# EXERCISE:
Could you copy the records below exactly, keeping none of the images?

# DATASET:
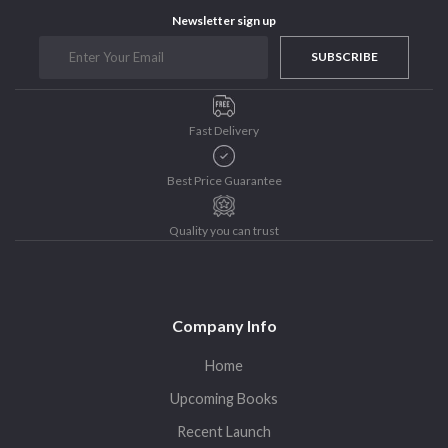
Purushottam Publishers
Newsletter sign up
Purushottam Publishers Pvt. Ltd.
SUBSCRIBE
Recent Launch
research
Fast Delivery
Sohini Bagchi
The Untold History of Women in Astronomy
Best Price Guarantee
Uncategorized
Unspoken Tales
Quality you can trust
Upcoming Books
Company Info
Home
Upcoming Books
Recent Launch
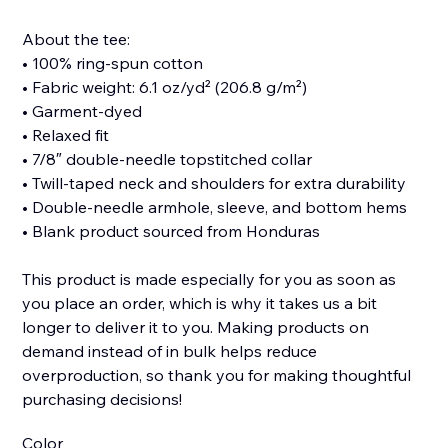
About the tee:
• 100% ring-spun cotton
• Fabric weight: 6.1 oz/yd² (206.8 g/m²)
• Garment-dyed
• Relaxed fit
• 7/8″ double-needle topstitched collar
• Twill-taped neck and shoulders for extra durability
• Double-needle armhole, sleeve, and bottom hems
• Blank product sourced from Honduras
This product is made especially for you as soon as
you place an order, which is why it takes us a bit
longer to deliver it to you. Making products on
demand instead of in bulk helps reduce
overproduction, so thank you for making thoughtful
purchasing decisions!
Color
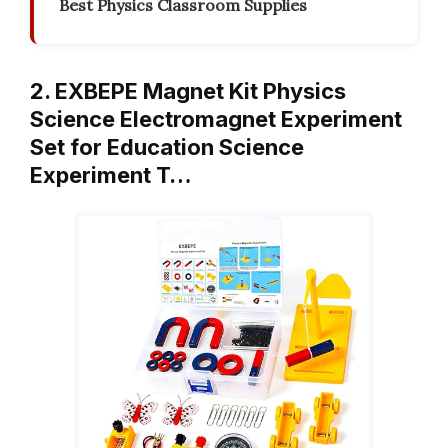
Best Physics Classroom Supplies
2. EXBEPE Magnet Kit Physics
Science Electromagnet Experiment
Set for Education Science
Experiment T…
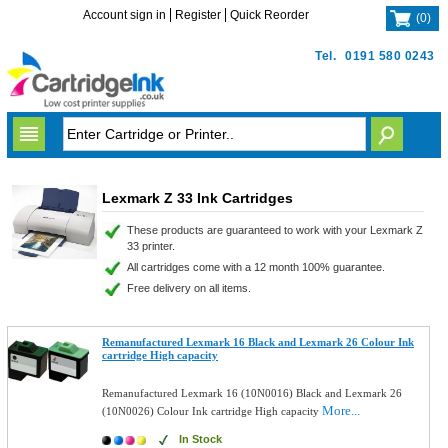
Account sign in
Register
Quick Reorder
(
0
)
Tel.
0191 580 0243
Lexmark Z 33 Ink Cartridges
These products are guaranteed to work with your Lexmark Z
33 printer.
All cartridges come with a 12 month 100% guarantee.
Free delivery on all items.
Remanufactured Lexmark 16 Black and Lexmark 26 Colour Ink
cartridge High capacity
Remanufactured Lexmark 16 (10N0016) Black and Lexmark 26
More...
(10N0026) Colour Ink cartridge High capacity
In Stock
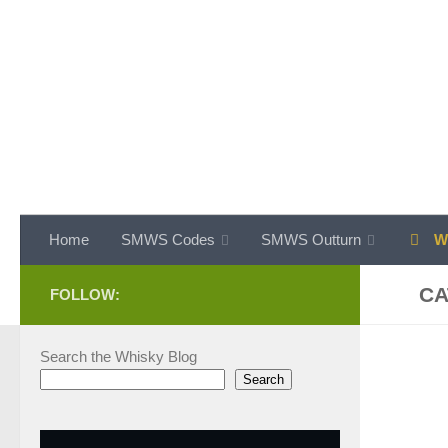
Skip to content
Home
SMWS Codes
SMWS Outturn
WH
CA
FOLLOW:
Search the Whisky Blog
Search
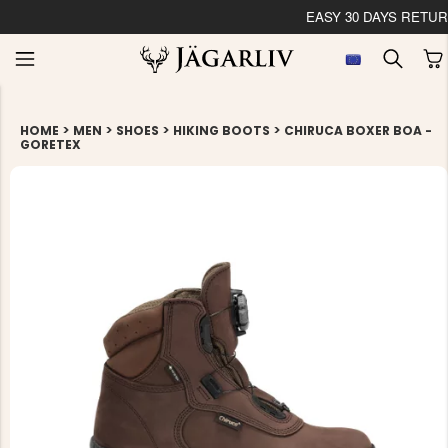
EASY 30 DAYS RETU
>
>
>
>
HOME
MEN
SHOES
HIKING BOOTS
CHIRUCA BOXER BOA -
GORETEX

# ANSWER BELOW:
Purushottam Publishers
Newsletter sign up
Purushottam Publishers Pvt. Ltd.
SUBSCRIBE
Recent Launch
research
Fast Delivery
Sohini Bagchi
The Untold History of Women in Astronomy
Best Price Guarantee
Uncategorized
Unspoken Tales
Quality you can trust
Upcoming Books
Company Info
Home
Upcoming Books
Recent Launch
About the tee:
• 100% ring-spun cotton
• Fabric weight: 6.1 oz/yd² (206.8 g/m²)
• Garment-dyed
• Relaxed fit
• 7/8″ double-needle topstitched collar
• Twill-taped neck and shoulders for extra durability
• Double-needle armhole, sleeve, and bottom hems
• Blank product sourced from Honduras
This product is made especially for you as soon as
you place an order, which is why it takes us a bit
longer to deliver it to you. Making products on
demand instead of in bulk helps reduce
overproduction, so thank you for making thoughtful
purchasing decisions!
Color
Best Physics Classroom Supplies
2. EXBEPE Magnet Kit Physics
Science Electromagnet Experiment
Set for Education Science
Experiment T…
Account sign in
Register
Quick Reorder
(
0
)
Tel.
0191 580 0243
Lexmark Z 33 Ink Cartridges
These products are guaranteed to work with your Lexmark Z
33 printer.
All cartridges come with a 12 month 100% guarantee.
Free delivery on all items.
Remanufactured Lexmark 16 Black and Lexmark 26 Colour Ink
cartridge High capacity
Remanufactured Lexmark 16 (10N0016) Black and Lexmark 26
More...
(10N0026) Colour Ink cartridge High capacity
In Stock
Skip to content
Home
SMWS Codes
SMWS Outturn
WH
CA
FOLLOW:
Search the Whisky Blog
Search
EASY 30 DAYS RETU
>
>
>
>
HOME
MEN
SHOES
HIKING BOOTS
CHIRUCA BOXER BOA -
GORETEX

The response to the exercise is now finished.